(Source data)
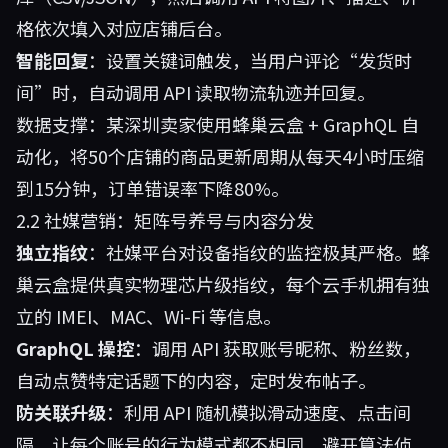
格依次填入对应店铺后台。
智能回复
：设置关键词触发，当用户评论“发货时
间”时，自动调用 API 读取物流轨迹并回复。
数据支撑：某深圳卖家使用蜂巢云盒 + GraphQL 自
动化，将50个店铺的商品更新周期从每天4小时压缩
到15分钟，订单错误率下降80%。
2.2 社媒营销：矩阵号养号与内容分发
独立指纹
：社媒平台对设备指纹的监控极其严格。蜂
巢云盒提供真实物理芯片级指纹，每个云手机拥有独
立的 IMEI、MAC、Wi-Fi 等信息。
GraphQL 操控
：调用 API 获取账号昵称、粉丝数，
自动点赞特定话题下的内容，定时发布帖子。
防关联升级
：利用 API 随机模拟滑动速度、点击间
隔，让每个账号的行为模式都不相同，避开算法侦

## Task objective
Reply with nothing but the count of lines in the entries above that contain "GraphQL".

## Solution below
2